Manually enabling a module
Edit the module class by hand to implement the ApigilityProviderInterface (which is a marker
interface).
Using StatusLib as an example, we would edit module/StatusLib/Module.php:
/* ... */
use ZF\Apigility\Provider\ApigilityProviderInterface;
class Module implements ApigilityProviderInterface
{
/* ... */
Using the Apigility Admin API
You can also use the Apigility Admin API to Apigility-enable the module.
To do this, you will need a web server running your application; this can be the built-in PHP web server, as detailed in the installation guide:
php -S 0.0.0.0:8888 -ddisplay_errors=0 -t public public/index.php
Once running, initiate a PUT request to the /apigility/api/module.enable path, providing the
module name as the module variable of the payload:
PUT /apigility/api/module.enable HTTP/1.1
Accept: application/json
Content-Type: application/json
{"module":"StatusLib"}
Consuming existing services
In new API services you create, you can consume any other services you've already created in your
application.

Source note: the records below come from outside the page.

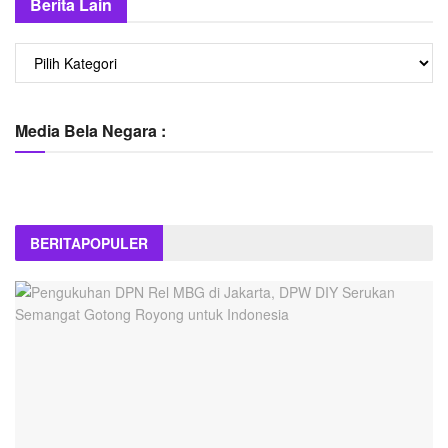
Berita Lain
Berita
Lain
Media Bela Negara :
BERITA
POPULER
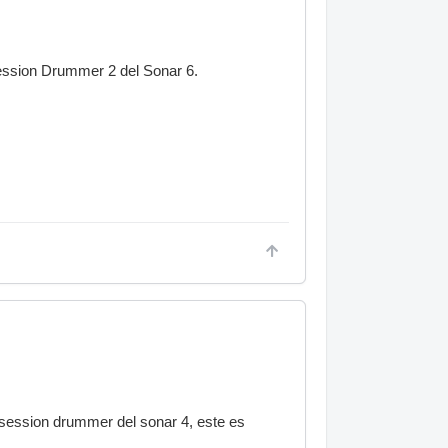
Session Drummer 2 del Sonar 6.
session drummer del sonar 4, este es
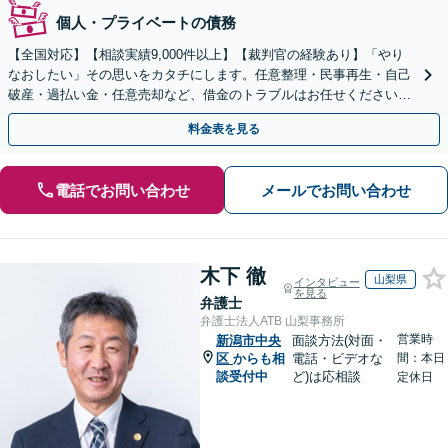
個人・プライベートの債務
【全国対応】【相談実績9,000件以上】【裁判官の経験あり】「やり
なおしたい」その思いをカタチにします。任意整理・民事再生・自己
破産・過払い金・任意売却など、借金のトラブルはお任せください。
【初回相談無料】【全国対応可能】
料金表を見る
電話でお問い合わせ
メールでお問い合わせ
木下 徹
山梨県
インタビュー
を見る
弁護士
弁護士法人ATB 山梨事務所
営業時
新潟市中央
面談方法(対面・
区
からも相
電話・ビデオな
間：本日
談受付中
ど)は応相談
定休日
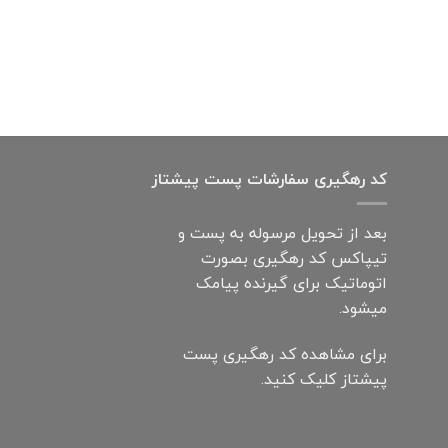
کد رهگیری سفارشات پست پیشتاز
بعد از تحویل مرسوله به پست و
تیپاکس کد رهگیری بصورت
اتوماتیک برای گیرنده پیامک
میشود.
برای مشاهده کد رهگیری پست
پیشتاز کلیک کنید.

As an example, we could consume the StatusLib mapper inside a newly minted REST
service resource with the name Status.
To do this, we'd edit the factory for the StatusResource to pass the mapper as a constructor
argument:
// In module/StatusLib/src/StatusLib/V1/Rest/Status/StatusResourceFactory.php :
namespace Status\V1\Rest\Status;
class StatusResourceFactory
{
public function __invoke($services)
{
return new StatusResource($services->get('StatusLib\Mapper'));
}
}
Next, we'd edit our StatusResource to accept the argument and assign it to a property:
// In module/StatusLib/src/StatusLib/V1/Rest/Status/StatusResource.php :
/* ... */
use StatusLib\MapperInterface;
class StatusResource extends AbstractResourceListener
{
protected $mapper;
public function __construct(MapperInterface $statusMapper)
{
$this->mapper = $statusMapper;
}
/* ... */
}
Now we can consume the mapper within a method; below shows how we'd do so from fetchAll().
/* ... */
class StatusResource extends AbstractResourceListener
{
/* ... */
public function fetchAll($params = [])
{
return $this->statusMapper->fetchAll();
}
/* ... */
}
This technique can be performed for any API service, and using any service exposed in your application.